» Work to complete:
This exercise calls for every line of the listing below that contains the word "pentru".

» Materials provided:
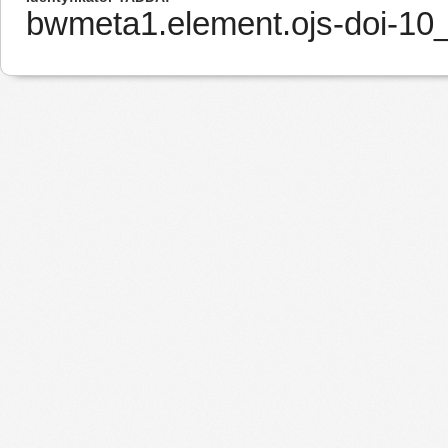
bwmeta1.element.ojs-doi-1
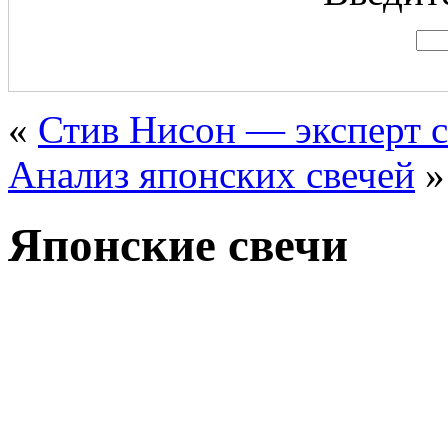
«
Стив Нисон — эксперт 
Анализ японских свечей
»
Японские свечи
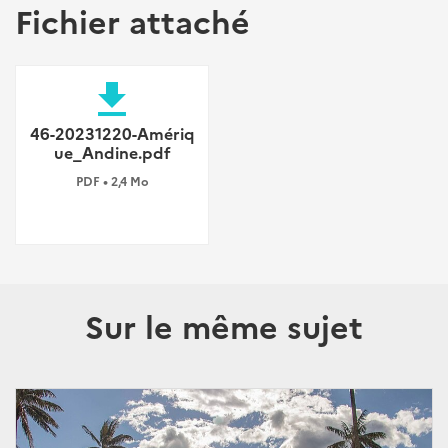
Fichier attaché
file_download
46-20231220-Amériq
ue_Andine.pdf
PDF • 2,4 Mo
Sur le même sujet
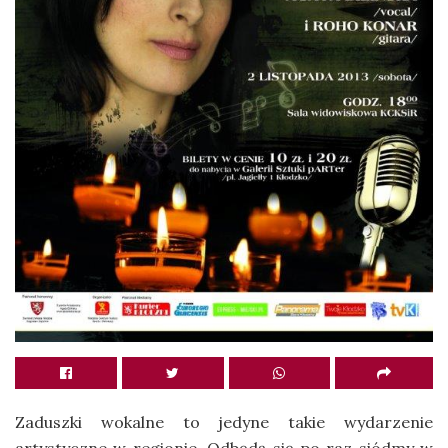
Zaduszki wokalne to jedyne takie wydarzenie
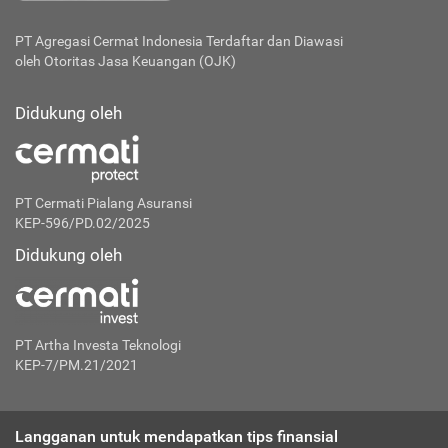
PT Agregasi Cermat Indonesia
Terdaftar dan Diawasi
oleh Otoritas Jasa Keuangan (OJK)
Didukung oleh
PT Cermati Pialang Asuransi
KEP-596/PD.02/2025
Didukung oleh
PT Artha Investa Teknologi
KEP-7/PM.21/2021
Langganan untuk mendapatkan tips finansial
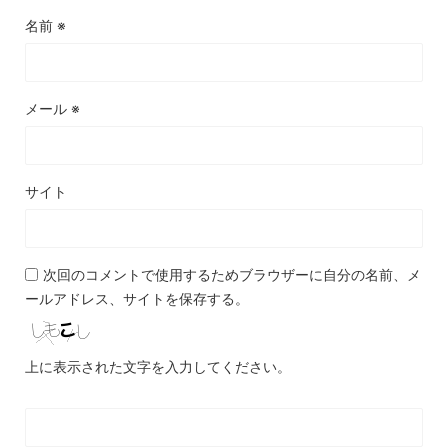
名前
※
メール
※
サイト
次回のコメントで使用するためブラウザーに自分の名前、メ
ールアドレス、サイトを保存する。
上に表示された文字を入力してください。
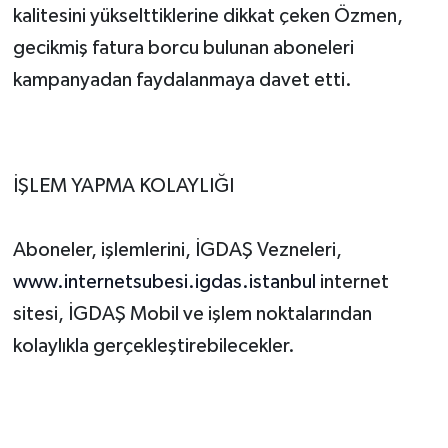
kalitesini yükselttiklerine dikkat çeken Özmen, 
gecikmiş fatura borcu bulunan aboneleri 
kampanyadan faydalanmaya davet etti.
İŞLEM YAPMA KOLAYLIĞI
Aboneler, işlemlerini, İGDAŞ Vezneleri, 
www.internetsubesi.igdas.istanbul
 internet 
sitesi, İGDAŞ Mobil ve işlem noktalarından 
kolaylıkla gerçekleştirebilecekler.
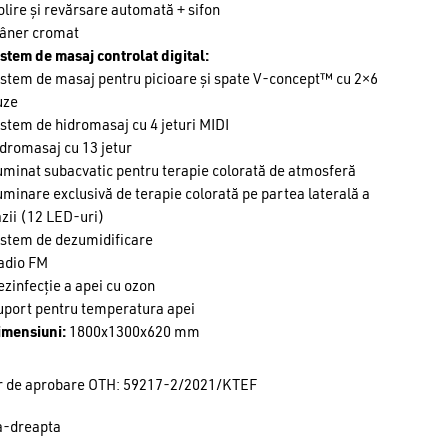
lire și revărsare automată + sifon
âner cromat
stem de masaj controlat digital:
istem de masaj pentru picioare și spate V-concept™ cu 2×6
uze
stem de hidromasaj cu 4 jeturi MIDI
dromasaj cu 13 jetur
uminat subacvatic pentru terapie colorată de atmosferă
uminare exclusivă de terapie colorată pe partea laterală a
zii (12 LED-uri)
istem de dezumidificare
adio FM
zinfecție a apei cu ozon
uport pentru temperatura apei
imensiuni:
1800x1300x620 mm
 de aprobare OTH: 59217-2/2021/KTEF
a-dreapta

» Exercise result:
istem de masaj pentru picioare și spate V-concept™ cu 2×6
uminat subacvatic pentru terapie colorată de atmosferă
uport pentru temperatura apei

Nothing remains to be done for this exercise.